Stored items
==========

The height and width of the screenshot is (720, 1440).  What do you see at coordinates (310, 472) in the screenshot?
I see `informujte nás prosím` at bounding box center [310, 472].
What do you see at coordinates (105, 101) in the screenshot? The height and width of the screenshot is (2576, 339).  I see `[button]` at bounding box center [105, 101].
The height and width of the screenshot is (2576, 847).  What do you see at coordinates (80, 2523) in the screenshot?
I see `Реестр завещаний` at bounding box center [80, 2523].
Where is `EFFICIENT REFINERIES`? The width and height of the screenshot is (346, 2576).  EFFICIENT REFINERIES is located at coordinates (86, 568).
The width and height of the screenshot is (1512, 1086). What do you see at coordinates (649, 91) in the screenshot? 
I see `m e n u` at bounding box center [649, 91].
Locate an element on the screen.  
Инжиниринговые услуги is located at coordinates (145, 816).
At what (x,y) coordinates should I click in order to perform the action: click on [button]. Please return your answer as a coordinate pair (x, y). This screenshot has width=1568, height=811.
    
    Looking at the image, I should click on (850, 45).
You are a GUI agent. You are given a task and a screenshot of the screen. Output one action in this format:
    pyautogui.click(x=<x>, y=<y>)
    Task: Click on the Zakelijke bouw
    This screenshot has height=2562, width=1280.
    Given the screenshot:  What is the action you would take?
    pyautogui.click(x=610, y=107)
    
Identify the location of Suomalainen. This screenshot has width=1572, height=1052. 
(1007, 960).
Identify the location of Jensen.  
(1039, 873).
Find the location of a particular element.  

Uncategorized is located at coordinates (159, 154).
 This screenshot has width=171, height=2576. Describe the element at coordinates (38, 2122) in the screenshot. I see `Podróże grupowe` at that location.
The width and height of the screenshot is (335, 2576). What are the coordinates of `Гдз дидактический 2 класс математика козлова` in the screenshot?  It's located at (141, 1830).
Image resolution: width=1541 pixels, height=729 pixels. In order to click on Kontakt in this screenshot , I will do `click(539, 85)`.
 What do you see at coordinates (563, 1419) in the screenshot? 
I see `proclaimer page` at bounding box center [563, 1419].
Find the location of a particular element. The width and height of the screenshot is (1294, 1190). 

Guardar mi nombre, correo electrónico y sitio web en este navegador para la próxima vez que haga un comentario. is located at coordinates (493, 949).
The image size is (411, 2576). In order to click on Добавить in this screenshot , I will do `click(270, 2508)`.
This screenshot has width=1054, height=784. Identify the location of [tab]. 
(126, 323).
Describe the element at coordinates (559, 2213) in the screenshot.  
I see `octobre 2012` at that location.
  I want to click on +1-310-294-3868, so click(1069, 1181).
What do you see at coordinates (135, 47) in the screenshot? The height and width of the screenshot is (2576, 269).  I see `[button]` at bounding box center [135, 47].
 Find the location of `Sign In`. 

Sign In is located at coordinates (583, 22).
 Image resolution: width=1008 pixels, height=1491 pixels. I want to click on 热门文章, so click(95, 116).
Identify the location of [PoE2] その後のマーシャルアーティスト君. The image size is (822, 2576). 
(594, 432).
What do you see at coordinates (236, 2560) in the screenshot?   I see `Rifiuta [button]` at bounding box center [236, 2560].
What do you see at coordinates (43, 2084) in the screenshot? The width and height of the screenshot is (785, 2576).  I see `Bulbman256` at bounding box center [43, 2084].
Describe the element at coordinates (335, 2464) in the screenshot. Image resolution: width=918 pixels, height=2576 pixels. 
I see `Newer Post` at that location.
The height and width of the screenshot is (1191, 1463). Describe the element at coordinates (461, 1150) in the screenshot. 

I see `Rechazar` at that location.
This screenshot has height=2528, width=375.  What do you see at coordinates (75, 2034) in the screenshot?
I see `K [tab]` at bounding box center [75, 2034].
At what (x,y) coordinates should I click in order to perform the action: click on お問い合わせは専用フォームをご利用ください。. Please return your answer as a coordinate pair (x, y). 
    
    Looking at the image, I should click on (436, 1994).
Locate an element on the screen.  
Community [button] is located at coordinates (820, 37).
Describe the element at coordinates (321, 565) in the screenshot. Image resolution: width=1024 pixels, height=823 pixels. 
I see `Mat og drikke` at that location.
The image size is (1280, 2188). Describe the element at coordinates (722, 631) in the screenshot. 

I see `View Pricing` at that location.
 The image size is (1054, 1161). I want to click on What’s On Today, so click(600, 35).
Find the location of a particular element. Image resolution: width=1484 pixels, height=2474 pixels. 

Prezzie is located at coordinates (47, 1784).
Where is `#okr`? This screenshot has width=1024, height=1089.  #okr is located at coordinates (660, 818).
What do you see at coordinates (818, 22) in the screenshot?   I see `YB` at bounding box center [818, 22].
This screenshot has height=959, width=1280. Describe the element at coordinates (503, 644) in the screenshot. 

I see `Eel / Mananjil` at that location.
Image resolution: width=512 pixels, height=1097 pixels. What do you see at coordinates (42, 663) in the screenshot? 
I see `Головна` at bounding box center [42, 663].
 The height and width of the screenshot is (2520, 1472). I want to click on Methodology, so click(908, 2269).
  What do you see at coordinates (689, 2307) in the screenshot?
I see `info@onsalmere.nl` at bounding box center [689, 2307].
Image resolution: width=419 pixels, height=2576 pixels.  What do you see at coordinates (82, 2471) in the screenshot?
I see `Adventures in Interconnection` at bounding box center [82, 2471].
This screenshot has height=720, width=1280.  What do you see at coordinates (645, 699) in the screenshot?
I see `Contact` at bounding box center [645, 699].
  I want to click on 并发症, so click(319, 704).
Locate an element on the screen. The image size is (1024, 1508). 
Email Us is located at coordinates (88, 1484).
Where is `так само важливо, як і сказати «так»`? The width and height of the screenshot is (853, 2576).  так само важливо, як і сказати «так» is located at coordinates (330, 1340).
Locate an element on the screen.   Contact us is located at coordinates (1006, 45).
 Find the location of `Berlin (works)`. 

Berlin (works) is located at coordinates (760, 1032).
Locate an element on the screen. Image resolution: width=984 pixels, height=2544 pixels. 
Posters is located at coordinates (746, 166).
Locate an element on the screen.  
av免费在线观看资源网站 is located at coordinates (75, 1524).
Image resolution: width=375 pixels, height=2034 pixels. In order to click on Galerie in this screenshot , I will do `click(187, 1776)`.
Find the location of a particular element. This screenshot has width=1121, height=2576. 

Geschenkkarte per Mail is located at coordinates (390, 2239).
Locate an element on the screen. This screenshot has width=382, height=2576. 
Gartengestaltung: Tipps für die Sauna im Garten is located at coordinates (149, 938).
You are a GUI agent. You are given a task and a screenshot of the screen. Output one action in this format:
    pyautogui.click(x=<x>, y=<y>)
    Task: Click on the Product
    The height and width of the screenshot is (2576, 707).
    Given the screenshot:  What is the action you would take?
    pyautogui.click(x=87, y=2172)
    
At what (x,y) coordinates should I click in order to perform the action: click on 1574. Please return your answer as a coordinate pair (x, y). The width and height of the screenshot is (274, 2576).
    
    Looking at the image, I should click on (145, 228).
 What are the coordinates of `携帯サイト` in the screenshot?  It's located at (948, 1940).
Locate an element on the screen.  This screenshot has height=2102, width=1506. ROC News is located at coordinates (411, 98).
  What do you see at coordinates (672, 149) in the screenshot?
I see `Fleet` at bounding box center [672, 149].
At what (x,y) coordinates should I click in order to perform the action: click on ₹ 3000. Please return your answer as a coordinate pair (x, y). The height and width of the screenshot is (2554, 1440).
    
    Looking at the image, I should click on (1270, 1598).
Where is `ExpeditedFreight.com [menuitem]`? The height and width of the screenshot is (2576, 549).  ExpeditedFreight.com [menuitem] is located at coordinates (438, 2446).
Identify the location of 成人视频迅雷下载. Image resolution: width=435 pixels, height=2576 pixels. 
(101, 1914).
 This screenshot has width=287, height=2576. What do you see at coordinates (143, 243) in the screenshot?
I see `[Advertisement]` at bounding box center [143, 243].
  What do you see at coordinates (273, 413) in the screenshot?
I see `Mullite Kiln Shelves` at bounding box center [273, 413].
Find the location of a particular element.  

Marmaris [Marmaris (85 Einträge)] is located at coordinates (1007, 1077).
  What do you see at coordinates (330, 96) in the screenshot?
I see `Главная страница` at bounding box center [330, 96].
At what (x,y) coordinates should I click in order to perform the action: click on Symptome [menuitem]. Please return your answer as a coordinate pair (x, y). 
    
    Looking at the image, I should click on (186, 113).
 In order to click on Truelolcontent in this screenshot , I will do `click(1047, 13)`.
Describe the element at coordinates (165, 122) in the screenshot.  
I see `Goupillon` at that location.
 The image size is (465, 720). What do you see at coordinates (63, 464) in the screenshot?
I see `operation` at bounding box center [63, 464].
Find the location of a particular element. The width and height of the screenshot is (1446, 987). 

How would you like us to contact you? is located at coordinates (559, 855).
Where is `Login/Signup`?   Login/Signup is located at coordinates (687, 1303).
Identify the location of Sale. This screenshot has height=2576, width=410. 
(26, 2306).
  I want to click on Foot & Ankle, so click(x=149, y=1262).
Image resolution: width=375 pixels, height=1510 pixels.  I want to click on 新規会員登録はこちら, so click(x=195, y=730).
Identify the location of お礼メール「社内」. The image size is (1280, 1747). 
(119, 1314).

==========

INSTRUCTIONS TO FOLLOW
Copy out the line holding "Image resolution: width=375 pixels, height=1510". Then copy every later line of the data, unchanged, through the last one.

RESULT
Image resolution: width=375 pixels, height=1510 pixels.  I want to click on 新規会員登録はこちら, so click(x=195, y=730).
Identify the location of お礼メール「社内」. The image size is (1280, 1747). 
(119, 1314).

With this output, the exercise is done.